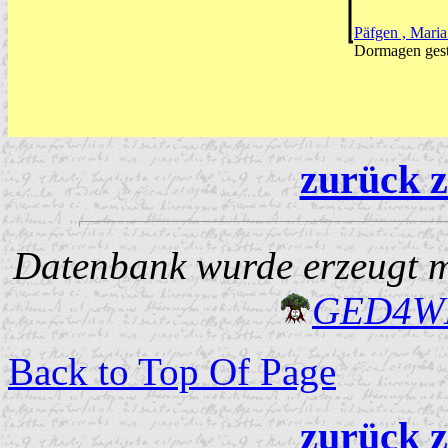
Päfgen , Mari
Dormagen gest
zurück z
Datenbank wurde erzeugt mi
GED4W
Back to Top Of Page
zurück z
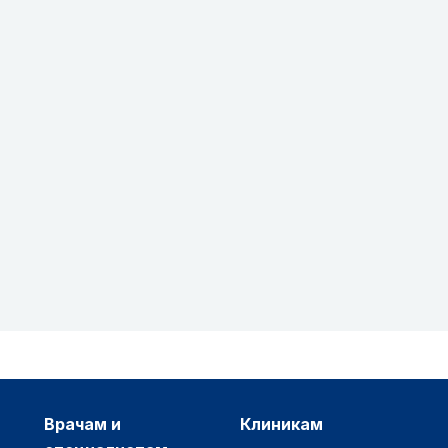
врачам и
клиникам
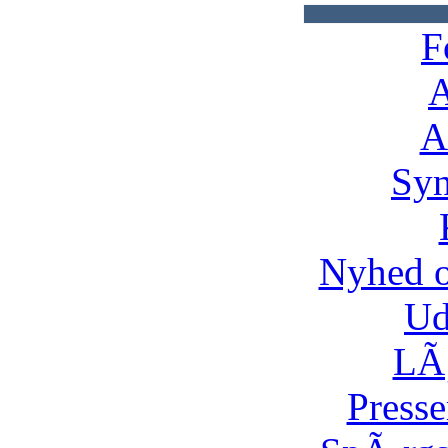
F
A
A
Syn
Nyhed 
Ud
LÃ¸
Presse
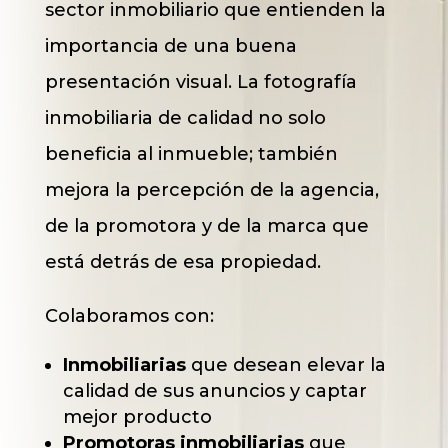
sector inmobiliario que entienden la
importancia de una buena
presentación visual. La fotografía
inmobiliaria de calidad no solo
beneficia al inmueble; también
mejora la percepción de la agencia,
de la promotora y de la marca que
está detrás de esa propiedad.
Colaboramos con:
Inmobiliarias
que desean elevar la
calidad de sus anuncios y captar
mejor producto
Promotoras inmobiliarias
que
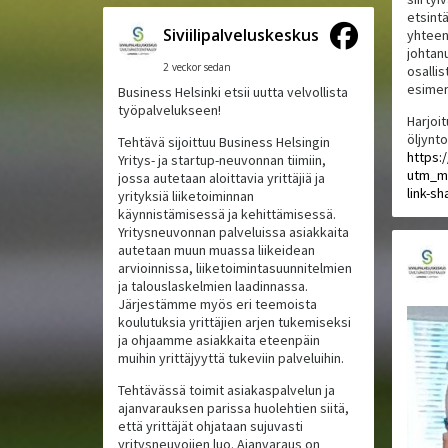
etsintä
Siviilipalveluskeskus
yhteens
johtan
2 veckor sedan
osallis
esimer
Business Helsinki etsii uutta velvollista
työpalvelukseen!
Harjoit
öljynt
Tehtävä sijoittuu Business Helsingin
https:
Yritys- ja startup-neuvonnan tiimiin,
utm_m
jossa autetaan aloittavia yrittäjiä ja
link-sh
yrityksiä liiketoiminnan
käynnistämisessä ja kehittämisessä.
Yritysneuvonnan palveluissa asiakkaita
autetaan muun muassa liikeidean
arvioinnissa, liiketoimintasuunnitelmien
ja talouslaskelmien laadinnassa.
Järjestämme myös eri teemoista
koulutuksia yrittäjien arjen tukemiseksi
ja ohjaamme asiakkaita eteenpäin
muihin yrittäjyyttä tukeviin palveluihin.
Tehtävässä toimit asiakaspalvelun ja
ajanvarauksen parissa huolehtien siitä,
että yrittäjät ohjataan sujuvasti
yritysneuvojien luo. Ajanvaraus on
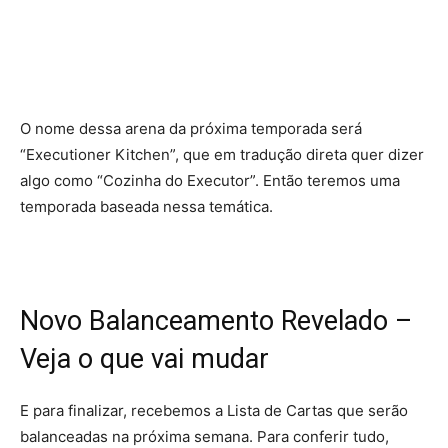
O nome dessa arena da próxima temporada será
“Executioner Kitchen”, que em tradução direta quer dizer
algo como “Cozinha do Executor”. Então teremos uma
temporada baseada nessa temática.
Novo Balanceamento Revelado –
Veja o que vai mudar
E para finalizar, recebemos a Lista de Cartas que serão
balanceadas na próxima semana. Para conferir tudo,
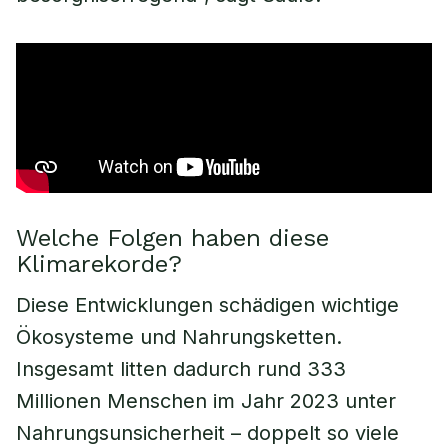
Welche Folgen haben diese
Klimarekorde?
Diese Entwicklungen schädigen wichtige
Ökosysteme und Nahrungsketten.
Insgesamt litten dadurch rund 333
Millionen Menschen im Jahr 2023 unter
Nahrungsunsicherheit – doppelt so viele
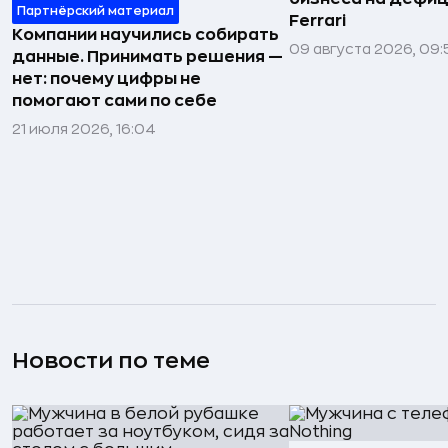
Партнёрский материал
Ferrari
Компании научились собирать
09 августа 2026, 09:
данные. Принимать решения —
нет: почему цифры не
помогают сами по себе
21 июля 2026, 16:04
Новости по теме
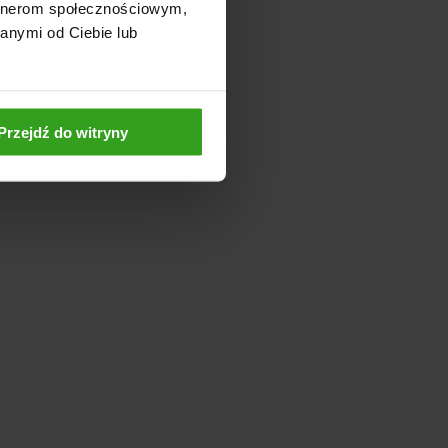
artnerom społecznościowym,
anymi od Ciebie lub
Przejdź do witryny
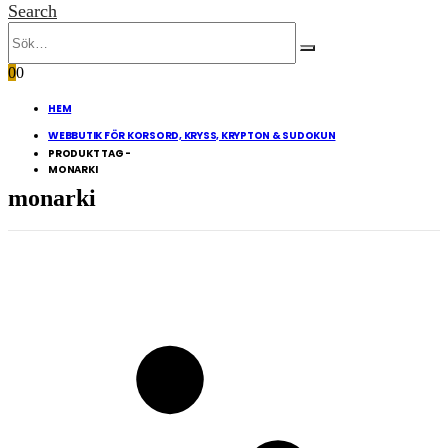
Search
0
0
HEM
WEBBUTIK FÖR KORSORD, KRYSS, KRYPTON & SUDOKUN
PRODUKT TAG -
MONARKI
monarki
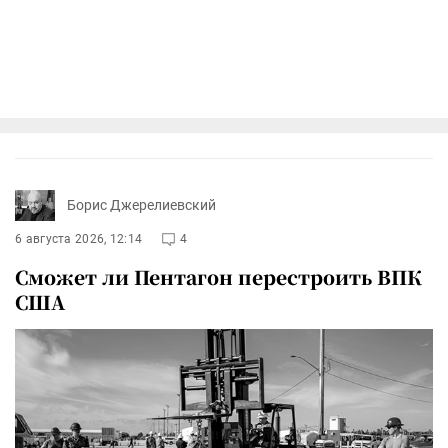
Борис Джерелиевский
6 августа 2026, 12:14
4
Сможет ли Пентагон перестроить ВПК
США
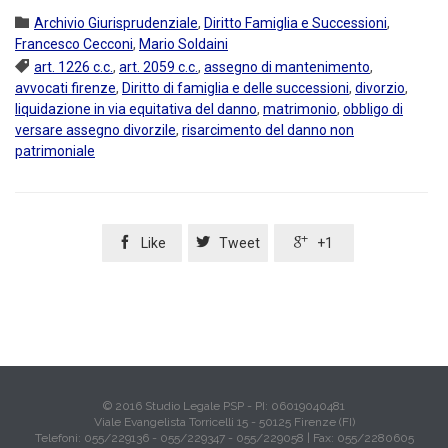
Category

Archivio Giurisprudenziale
,
Diritto Famiglia e Successioni
,
Francesco Cecconi
,
Mario Soldaini
Tags

art. 1226 c.c.
,
art. 2059 c.c.
,
assegno di mantenimento
,
avvocati firenze
,
Diritto di famiglia e delle successioni
,
divorzio
,
liquidazione in via equitativa del danno
,
matrimonio
,
obbligo di
versare assegno divorzile
,
risarcimento del danno non
patrimoniale



Like
Tweet
+1
© 2016 Studio Legale PSP - PI: 06019040481
Viale Evangelista Torricelli 15 - 50125 Firenze (FI)
Telefoni: 055/229136 - 055/229347 - 055/229058 | Fax: 055/2280605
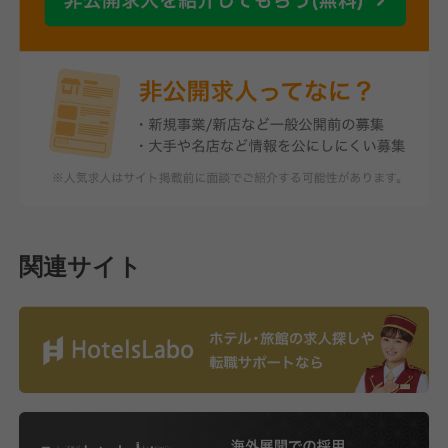
関連サイト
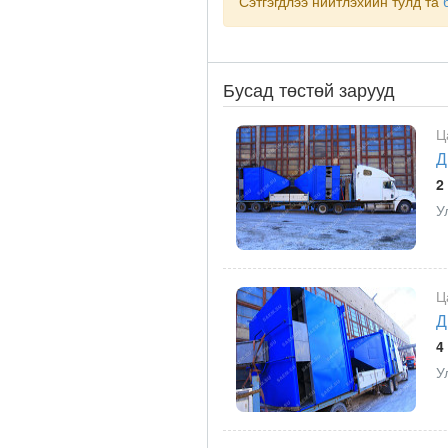
Сэтгэгдлээ нийтлэхийн тулд та
Бусад төстөй зарууд
Ц
Д
2
У
Ц
Д
4
У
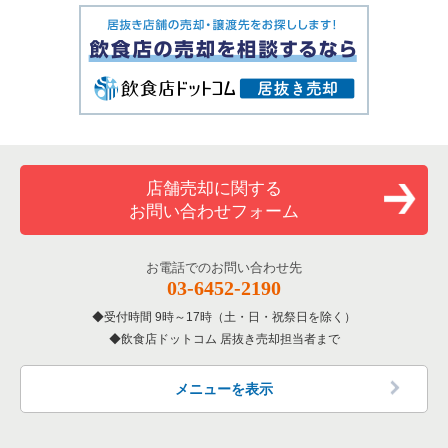
店舗売却に関する
お問い合わせフォーム
お電話でのお問い合わせ先
03-6452-2190
受付時間 9時～17時（土・日・祝祭日を除く）
飲食店ドットコム 居抜き売却担当者まで
メニューを表示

········

I need each line from the listing where the word "calidad" occurs.

[Solved problem]
inmobiliaria de calidad no solo
calidad de sus anuncios y captar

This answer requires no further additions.